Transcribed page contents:
= = = = =

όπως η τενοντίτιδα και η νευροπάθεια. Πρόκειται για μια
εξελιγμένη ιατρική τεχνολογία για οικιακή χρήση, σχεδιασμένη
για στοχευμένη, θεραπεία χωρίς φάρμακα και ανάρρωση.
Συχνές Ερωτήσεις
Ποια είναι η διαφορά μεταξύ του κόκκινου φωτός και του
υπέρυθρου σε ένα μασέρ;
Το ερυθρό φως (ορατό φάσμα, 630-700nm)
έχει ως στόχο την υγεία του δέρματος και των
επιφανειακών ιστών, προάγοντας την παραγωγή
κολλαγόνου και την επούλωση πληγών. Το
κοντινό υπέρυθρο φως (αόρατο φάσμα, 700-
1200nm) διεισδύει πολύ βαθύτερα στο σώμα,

= = = = =

ABOUT THIS TASK: Among the entries above, some lines may hold the string "φάσμα". State how many, and give nothing but the number.

YOUR RESPONSE: 2